Give all of the data again exactly as written, omitting every image.
Content starts
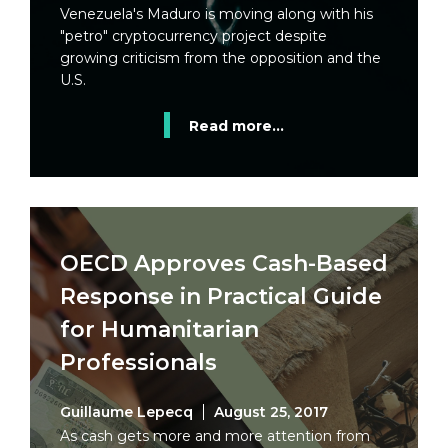
Venezuela's Maduro is moving along with his
"petro" cryptocurrency project despite
growing criticism from the opposition and the
U.S.
Read more...
OECD Approves Cash-Based
Response in Practical Guide
for Humanitarian
Professionals
Guillaume Lepecq
August 25, 2017
As cash gets more and more attention from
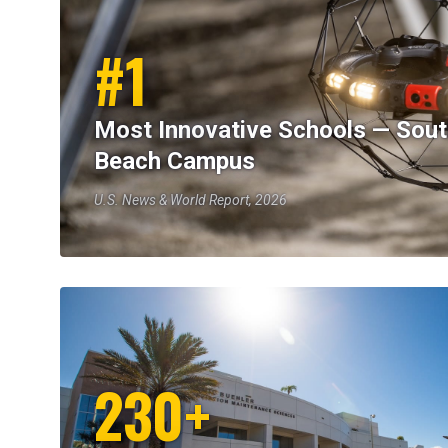
#1
Most Innovative Schools — Sout
Beach Campus
U.S. News & World Report, 2026
230+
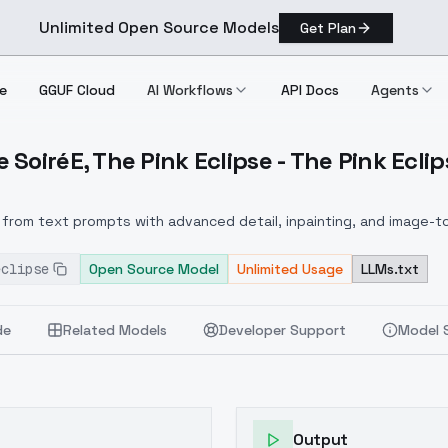
Unlimited Open Source Models
Get Plan
e
GGUF Cloud
AI Workflows
API Docs
Agents
SoiréE, The Pink Eclipse - The Pink Eclip
wave Soirée, The Pink Eclipse The Pink Eclipse
from text prompts with advanced detail, inpainting, and image-to
eclipse
Open Source Model
Unlimited Usage
LLMs.txt
de
Related Models
Developer Support
Model 
Output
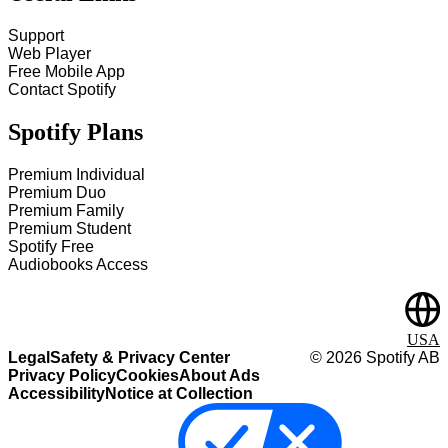
Support
Web Player
Free Mobile App
Contact Spotify
Spotify Plans
Premium Individual
Premium Duo
Premium Family
Premium Student
Spotify Free
Audiobooks Access
USA
Legal
Safety & Privacy Center
©
2026
Spotify AB
Privacy Policy
Cookies
About Ads
Accessibility
Notice at Collection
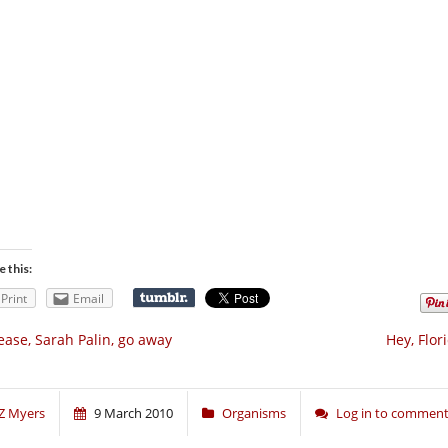
e this:
Print
Email
ease, Sarah Palin, go away
Hey, Flori
Z Myers
9 March 2010
Organisms
Log in to commen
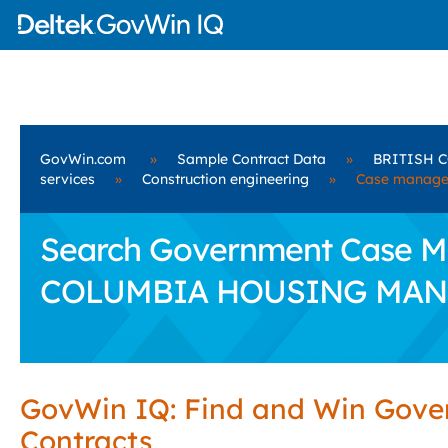
GovWin.com
»
Sample Contract Data
»
BRITISH 
services
»
Construction engineering
»
Case manage
Search Government Case Ma
COLUMBIA HOUSING MAN
GovWin IQ: Find and Win Gov
Contracts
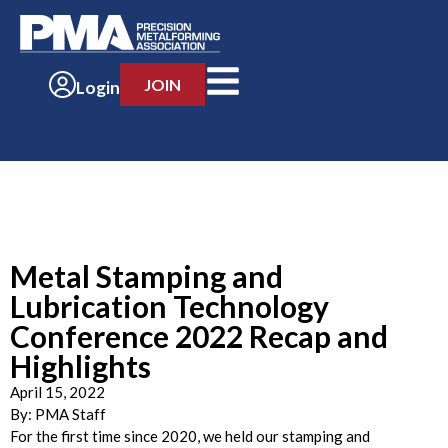
JOIN
Login
Metal Stamping and
Lubrication Technology
Conference 2022 Recap and
Highlights
April 15, 2022
By:
PMA Staff
For the first time since 2020, we held our stamping and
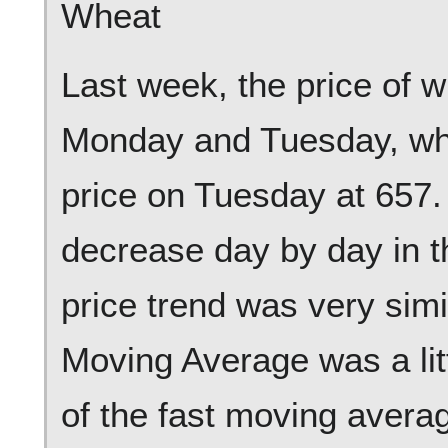
Wheat
Last week, the price of 
Monday and Tuesday, whi
price on Tuesday at 657. A
decrease day by day in t
price trend was very simi
Moving Average was a litt
of the fast moving aver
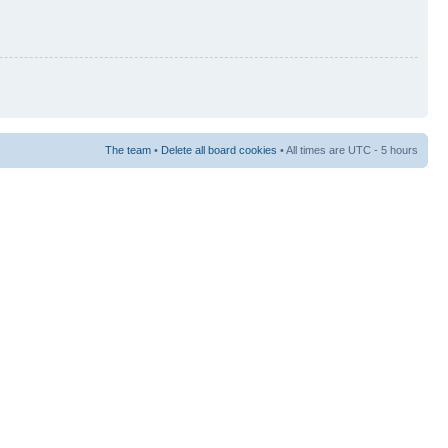
The team
•
Delete all board cookies
• All times are UTC - 5 hours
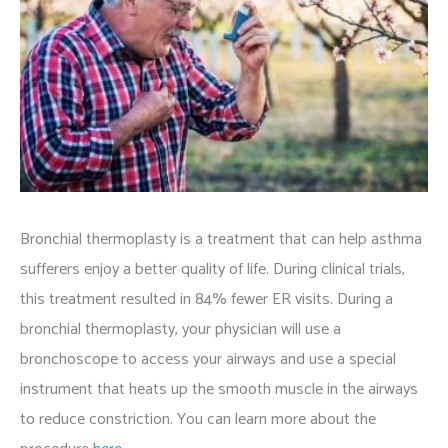
Bronchial thermoplasty is a treatment that can help asthma
sufferers enjoy a better quality of life. During clinical trials,
this treatment resulted in 84% fewer ER visits. During a
bronchial thermoplasty, your physician will use a
bronchoscope to access your airways and use a special
instrument that heats up the smooth muscle in the airways
to reduce constriction. You can learn more about the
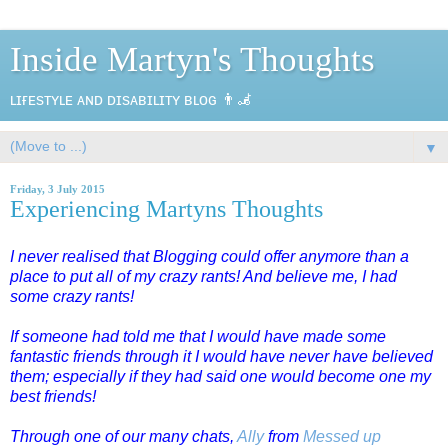
Inside Martyn's Thoughts
ʟɪғᴇsᴛʏʟᴇ ᴀɴᴅ ᴅɪsᴀʙɪʟɪᴛʏ ʙʟᴏɢ 👨‍🦼
▼
Friday, 3 July 2015
Experiencing Martyns Thoughts
I never realised that Blogging could offer anymore than a
place to put all of my crazy rants! And believe me, I had
some crazy rants!
If someone had told me that I would have made some
fantastic friends through it I would have never have believed
them; especially if they had said one would become one my
best friends!
Through one of our many chats,
Ally
from
Messed up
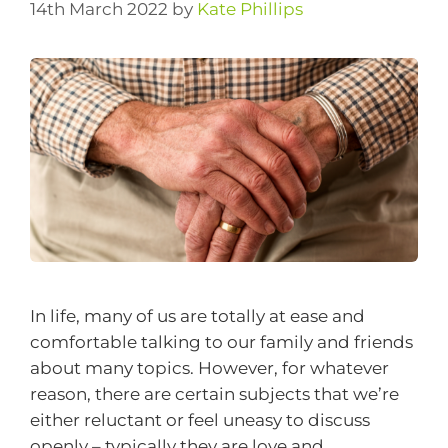
14th March 2022
by
Kate Phillips
In life, many of us are totally at ease and
comfortable talking to our family and friends
about many topics. However, for whatever
reason, there are certain subjects that we’re
either reluctant or feel uneasy to discuss
openly – typically they are love and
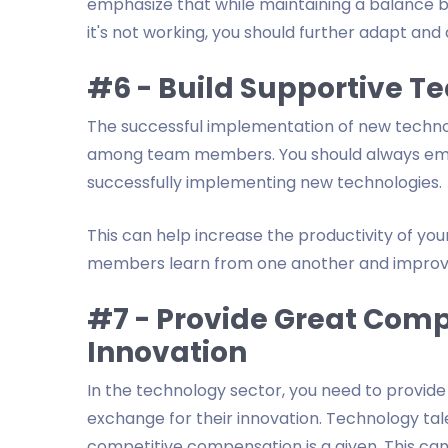
emphasize that while maintaining a balance b
it's not working, you should further adapt and
#6 - Build Supportive T
The successful implementation of new techn
among team members. You should always emp
successfully implementing new technologies.
This can help increase the productivity of yo
members learn from one another and improv
#7 - Provide Great Comp
Innovation
In the technology sector, you need to provid
exchange for their innovation. Technology tal
competitive compensation is a given. This ca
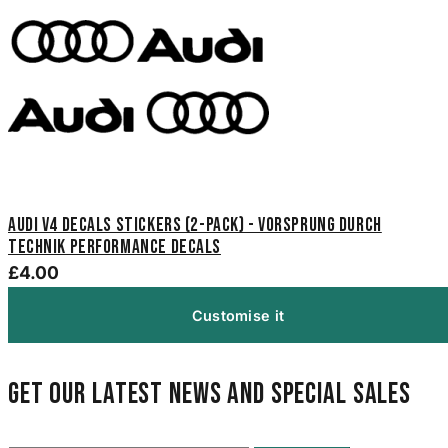
Audi V4 Decals Stickers (2-Pack) - Vorsprung Durch
Technik Performance Decals
£4.00
Customise it
Get our latest news and special sales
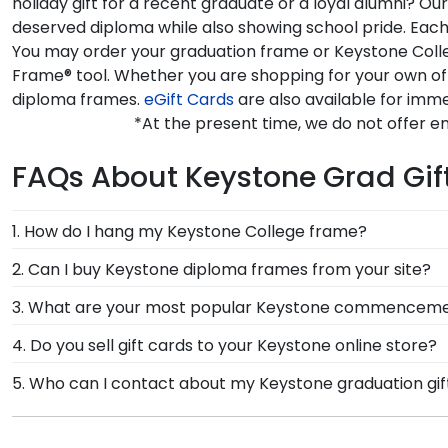
holiday gift for a recent graduate or a loyal alumni? 
deserved diploma while also showing school pride. Each
You may order your graduation frame or Keystone Colle
Frame® tool. Whether you are shopping for your own of
diploma frames.
eGift Cards
are also available for imme
*At the present time, we do not offer 
FAQs About Keystone Grad Gif
1. How do I hang my Keystone College frame?
Once you receive your Keystone diploma frame, you're
2. Can I buy Keystone diploma frames from your site?
each frame purchase to make hanging your accomplish
Of course! We partner with Keystone, and all of our f
3. What are your most popular Keystone commencemen
have your frame on the wall in no time!
authorized by your alma mater, so you know you're re
We carry a wide range of grad gifts at various price
4. Do you sell gift cards to your Keystone online store?
shadow boxes are also ideal for showcasing your Key
We do! A great last-minute gift to celebrate your gra
5. Who can I contact about my Keystone graduation gif
instantly, an eGift Card allows your graduate to pick o
Our stellar team of customer service representatives 
free at 1-800-477-9005, fill out a customer service c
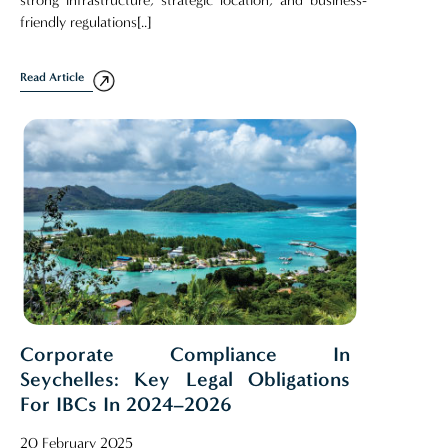
strong infrastructure, strategic location, and business-
friendly regulations[..]
Read Article
Corporate Compliance In
Seychelles: Key Legal Obligations
For IBCs In 2024–2026
20 February 2025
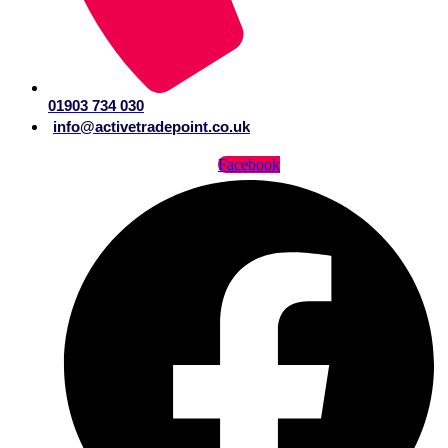
01903 734 030
info@activetradepoint.co.uk
Facebook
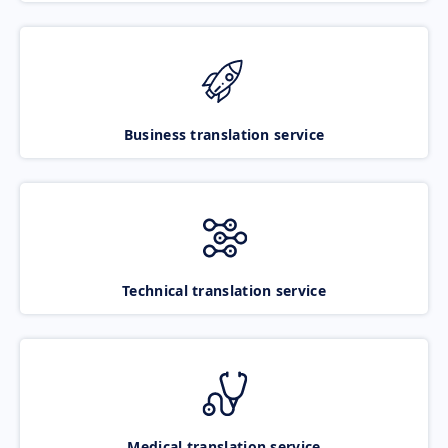
Business translation service
Technical translation service
Medical translation service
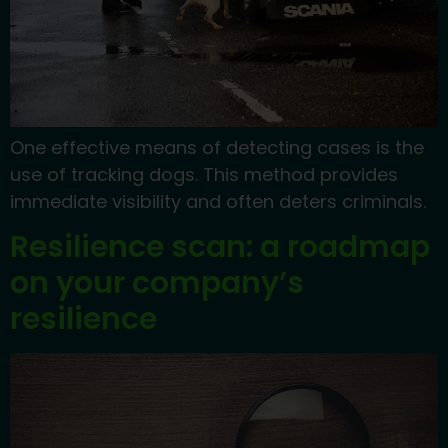
One effective means of detecting cases is the
use of tracking dogs. This method provides
immediate visibility and often deters criminals.
Resilience scan: a roadmap
on your company’s
resilience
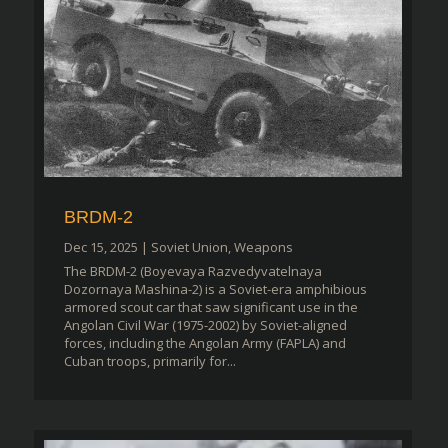
BRDM-2
Dec 15, 2025
|
Soviet Union
,
Weapons
The BRDM-2 (Boyevaya Razvedyvatelnaya
Dozornaya Mashina-2) is a Soviet-era amphibious
armored scout car that saw significant use in the
Angolan Civil War (1975-2002) by Soviet-aligned
forces, including the Angolan Army (FAPLA) and
Cuban troops, primarily for...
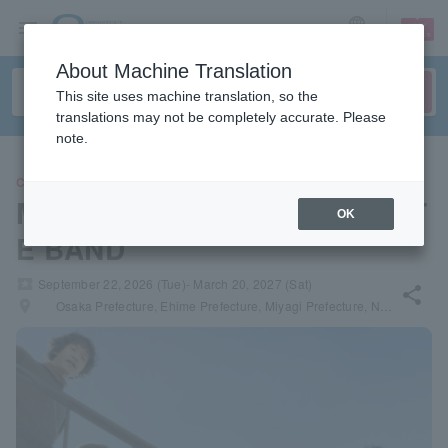
sign up
login
Language
About Machine Translation
This site uses machine translation, so the
translations may not be completely accurate. Please
note.
CONCERT
Motoharu Sano & THE COYOT
OK
E BAND
local_activity
September 22, 2026 (Tue)- March 20, 2027 (Sat)
share
places
Osaka Prefecture, Ehime Prefecture, Miyagi Prefecture, Nagano Prefecture, Kyoto Prefecture, Aichi Prefecture, Tokyo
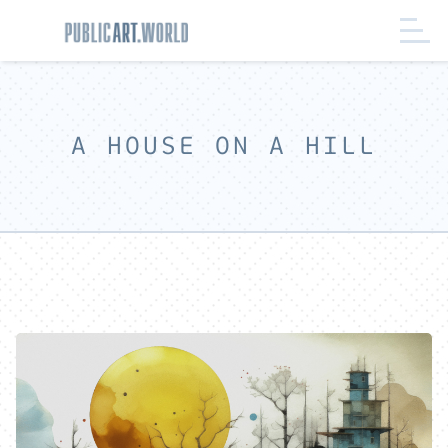
A HOUSE ON A HILL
Content ends
== OUTPUT FOR THIS EXERCISE ==
Venezuela's Maduro is moving along with his
"petro" cryptocurrency project despite
growing criticism from the opposition and the
U.S.
Read more...
OECD Approves Cash-Based
Response in Practical Guide
for Humanitarian
Professionals
Guillaume Lepecq
August 25, 2017
As cash gets more and more attention from
#1
Most Innovative Schools — Sout
Beach Campus
U.S. News & World Report, 2026
230+
Unlimited Open Source Models
Get Plan
e
GGUF Cloud
AI Workflows
API Docs
Agents
SoiréE, The Pink Eclipse - The Pink Eclip
wave Soirée, The Pink Eclipse The Pink Eclipse
from text prompts with advanced detail, inpainting, and image-to
eclipse
Open Source Model
Unlimited Usage
LLMs.txt
de
Related Models
Developer Support
Model 
Output
Support
Web Player
Free Mobile App
Contact Spotify
Spotify Plans
Premium Individual
Premium Duo
Premium Family
Premium Student
Spotify Free
Audiobooks Access
USA
Legal
Safety & Privacy Center
©
2026
Spotify AB
Privacy Policy
Cookies
About Ads
Accessibility
Notice at Collection
e this:
Print
Email
ease, Sarah Palin, go away
Hey, Flori
Z Myers
9 March 2010
Organisms
Log in to commen
GovWin.com
»
Sample Contract Data
»
BRITISH 
services
»
Construction engineering
»
Case manage
Search Government Case Ma
COLUMBIA HOUSING MAN
GovWin IQ: Find and Win Gov
Contracts
JOIN
Login
Metal Stamping and
Lubrication Technology
Conference 2022 Recap and
Highlights
April 15, 2022
By:
PMA Staff
For the first time since 2020, we held our stamping and
Wheat
Last week, the price of 
Monday and Tuesday, whi
price on Tuesday at 657. A
decrease day by day in t
price trend was very simi
Moving Average was a litt
of the fast moving aver
The team
•
Delete all board cookies
• All times are UTC - 5 hours
Bronchial thermoplasty is a treatment that can help asthma
sufferers enjoy a better quality of life. During clinical trials,
this treatment resulted in 84% fewer ER visits. During a
bronchial thermoplasty, your physician will use a
bronchoscope to access your airways and use a special
instrument that heats up the smooth muscle in the airways
to reduce constriction. You can learn more about the
Inside Martyn's Thoughts
ʟɪғᴇsᴛʏʟᴇ ᴀɴᴅ ᴅɪsᴀʙɪʟɪᴛʏ ʙʟᴏɢ 👨‍🦼
▼
Friday, 3 July 2015
Experiencing Martyns Thoughts
I never realised that Blogging could offer anymore than a
place to put all of my crazy rants! And believe me, I had
some crazy rants!
If someone had told me that I would have made some
fantastic friends through it I would have never have believed
them; especially if they had said one would become one my
best friends!
Through one of our many chats,
Ally
from
Messed up
14th March 2022
by
Kate Phillips
In life, many of us are totally at ease and
comfortable talking to our family and friends
about many topics. However, for whatever
reason, there are certain subjects that we’re
either reluctant or feel uneasy to discuss
openly – typically they are love and
emphasize that while maintaining a balance b
it's not working, you should further adapt and
#6 - Build Supportive T
The successful implementation of new techn
among team members. You should always emp
successfully implementing new technologies.
This can help increase the productivity of yo
members learn from one another and improv
#7 - Provide Great Comp
Innovation
In the technology sector, you need to provid
exchange for their innovation. Technology tal
competitive compensation is a given. This ca
Audi V4 Decals Stickers (2-Pack) - Vorsprung Durch
Technik Performance Decals
£4.00
Customise it
Get our latest news and special sales
holiday gift for a recent graduate or a loyal alumni? 
deserved diploma while also showing school pride. Each
You may order your graduation frame or Keystone Colle
Frame® tool. Whether you are shopping for your own of
diploma frames.
eGift Cards
are also available for imme
*At the present time, we do not offer 
FAQs About Keystone Grad Gif
1. How do I hang my Keystone College frame?
Once you receive your Keystone diploma frame, you're
2. Can I buy Keystone diploma frames from your site?
each frame purchase to make hanging your accomplish
Of course! We partner with Keystone, and all of our f
3. What are your most popular Keystone commencemen
have your frame on the wall in no time!
authorized by your alma mater, so you know you're re
We carry a wide range of grad gifts at various price
4. Do you sell gift cards to your Keystone online store?
shadow boxes are also ideal for showcasing your Key
We do! A great last-minute gift to celebrate your gra
5. Who can I contact about my Keystone graduation gif
instantly, an eGift Card allows your graduate to pick o
Our stellar team of customer service representatives 
free at 1-800-477-9005, fill out a customer service c
strong infrastructure, strategic location, and business-
friendly regulations[..]
Read Article
Corporate Compliance In
Seychelles: Key Legal Obligations
For IBCs In 2024–2026
20 February 2025
01903 734 030
info@activetradepoint.co.uk
Facebook
Business translation service
Technical translation service
Medical translation service
One effective means of detecting cases is the
use of tracking dogs. This method provides
immediate visibility and often deters criminals.
Resilience scan: a roadmap
on your company’s
resilience
BRDM-2
Dec 15, 2025
|
Soviet Union
,
Weapons
The BRDM-2 (Boyevaya Razvedyvatelnaya
Dozornaya Mashina-2) is a Soviet-era amphibious
armored scout car that saw significant use in the
Angolan Civil War (1975-2002) by Soviet-aligned
forces, including the Angolan Army (FAPLA) and
Cuban troops, primarily for...
sign up
login
Language
About Machine Translation
This site uses machine translation, so the
translations may not be completely accurate. Please
note.
CONCERT
Motoharu Sano & THE COYOT
OK
E BAND
local_activity
September 22, 2026 (Tue)- March 20, 2027 (Sat)
share
places
Osaka Prefecture, Ehime Prefecture, Miyagi Prefecture, Nagano Prefecture, Kyoto Prefecture, Aichi Prefecture, Tokyo
A HOUSE ON A HILL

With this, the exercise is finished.